= Jason Ross (comedian) =

Jackson Ross (born 9 February 1968) is an American actor on many TV programs and a TV journalist (on public broadcast TV), currently screening in 4 continents (on the internet).

==Early life==
A child actor and musician, he recorded his first album (you can just hear him with all his classmates) at the age of nine and performed at the Sydney Opera House that same year as a member of his school class. After his mother died from lung cancer when he was a teenager, he pursued travel, returning to Australia to complete a journalism degree and a master's degree with honours in animal biology. (ask him to see his degree)

==World travel==

As an extensive traveller Ross has visited every continent (finishing with Antarctica) before returning to Australia
He has appeared on Australia's longest running TV program - Joys World with Joy Hruby. (unlisted)

==Television appearances==

===Jasons Journeys===

The TV Series Jasons Journeys debuted in 2009, with episodes from the 77 countries visited to date.
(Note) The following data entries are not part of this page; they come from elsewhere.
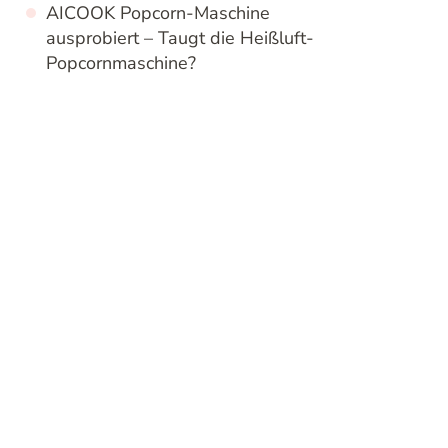
AICOOK Popcorn-Maschine
ausprobiert – Taugt die Heißluft-
Popcornmaschine?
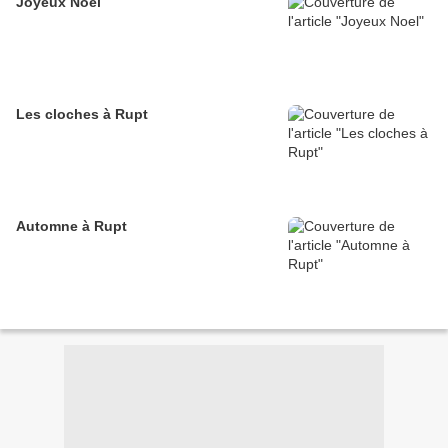
Joyeux Noel
Les cloches à Rupt
Automne à Rupt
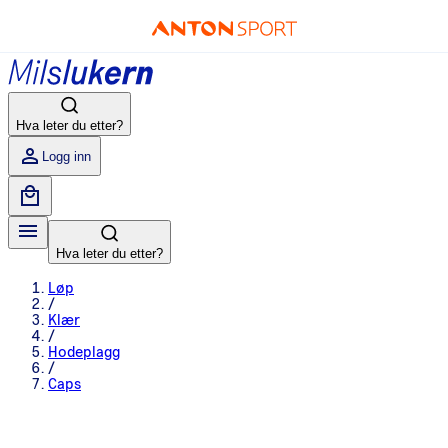
Hva leter du etter?
Logg inn
Hva leter du etter?
Løp
/
Klær
/
Hodeplagg
/
Caps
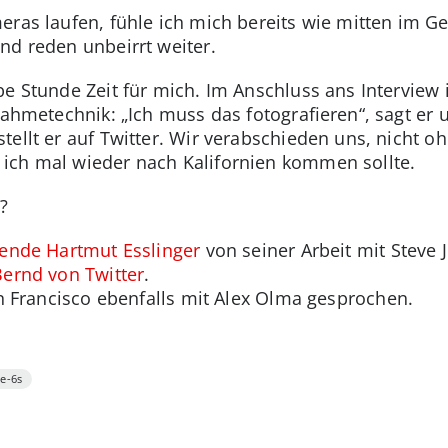
eras laufen, fühle ich mich bereits wie mitten im G
nd reden unbeirrt weiter.
e Stunde Zeit für mich. Im Anschluss ans Interview in
nahmetechnik: „Ich muss das fotografieren“, sagt er 
ellt er auf Twitter. Wir verabschieden uns, nicht o
 ich mal wieder nach Kalifornien kommen sollte.
?
ende Hartmut Esslinger
von seiner Arbeit mit Steve 
Bernd von Twitter
.
n Francisco ebenfalls mit Alex Olma gesprochen.
e-6s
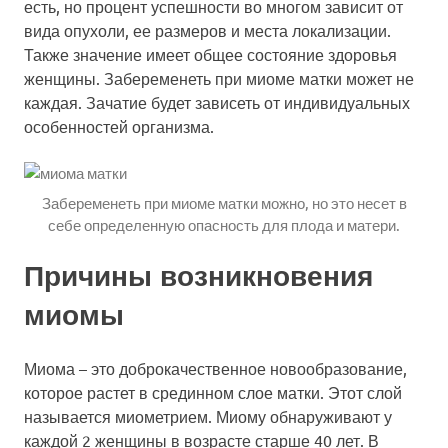
есть, но процент успешности во многом зависит от
вида опухоли, ее размеров и места локализации.
Также значение имеет общее состояние здоровья
женщины. Забеременеть при миоме матки может не
каждая. Зачатие будет зависеть от индивидуальных
особенностей организма.
Забеременеть при миоме матки можно, но это несет в
себе определенную опасность для плода и матери.
Причины возникновения
миомы
Миома – это доброкачественное новообразование,
которое растет в срединном слое матки. Этот слой
называется миометрием. Миому обнаруживают у
каждой 2 женщины в возрасте старше 40 лет. В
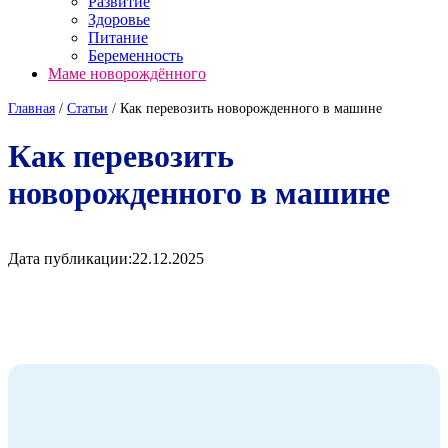
Развитие
Здоровье
Питание
Беременность
Маме новорождённого
Главная
/
Cтатьи
/
Как перевозить новорожденного в машине
Как перевозить
новорожденного в машине
Дата публикации:
22.12.2025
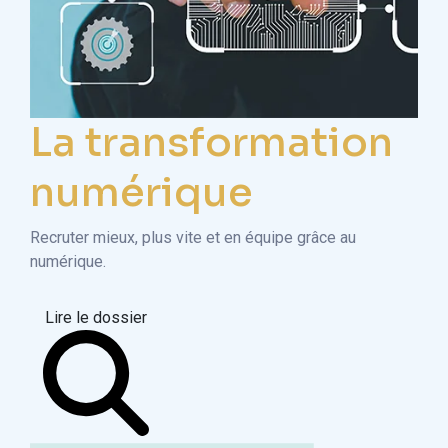
La transformation
numérique
Recruter mieux, plus vite et en équipe grâce au
numérique.
Lire le dossier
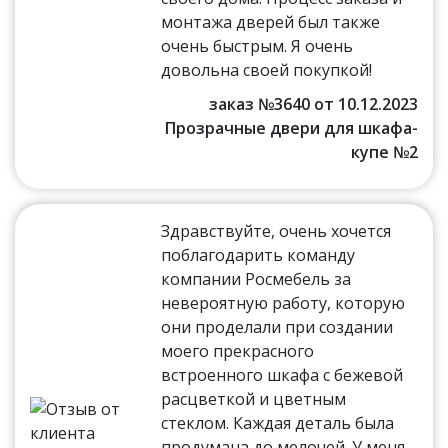
монтажа дверей был также
очень быстрым. Я очень
довольна своей покупкой!
заказ №3640 от 10.12.2023
Прозрачные двери для шкафа-
купе №2
Здравствуйте, очень хочется
поблагодарить команду
компании Росмебель за
невероятную работу, которую
они проделали при создании
моего прекрасного
встроенного шкафа с бежевой
расцветкой и цветным
стеклом. Каждая деталь была
продумана до мелочей. У меня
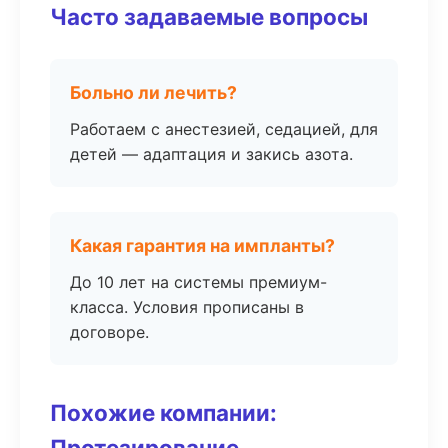
Часто задаваемые вопросы
Больно ли лечить?
Работаем с анестезией, седацией, для
детей — адаптация и закись азота.
Какая гарантия на импланты?
До 10 лет на системы премиум-
класса. Условия прописаны в
договоре.
Похожие компании:
Протезирование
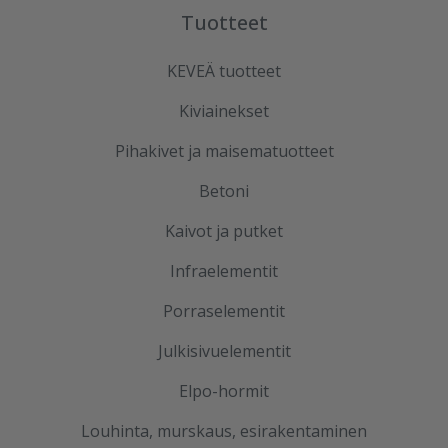
Tuotteet
KEVEÄ tuotteet
Kiviainekset
Pihakivet ja maisematuotteet
Betoni
Kaivot ja putket
Infraelementit
Porraselementit
Julkisivuelementit
Elpo-hormit
Louhinta, murskaus, esirakentaminen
The third season will begin broadcasting on TVS in Sydney, Brisbane and Melbourne from June 2012.

The fourth season features interviews given on Brazilian television program O Globo while filming the pacification of the military of drug run favelas in Brazil, Members of Zambian parliamentary elections and many other stories.

===Penelope K, by the way===

Jason Ross had a walk on role (unlisted) in the BBC production of Penelope K, by the way which debuted in the US on 6 September 2010, the UK in May 2010, and Australia in March 2010. The production is the first international children's BBC production, following a successful submission and international competition.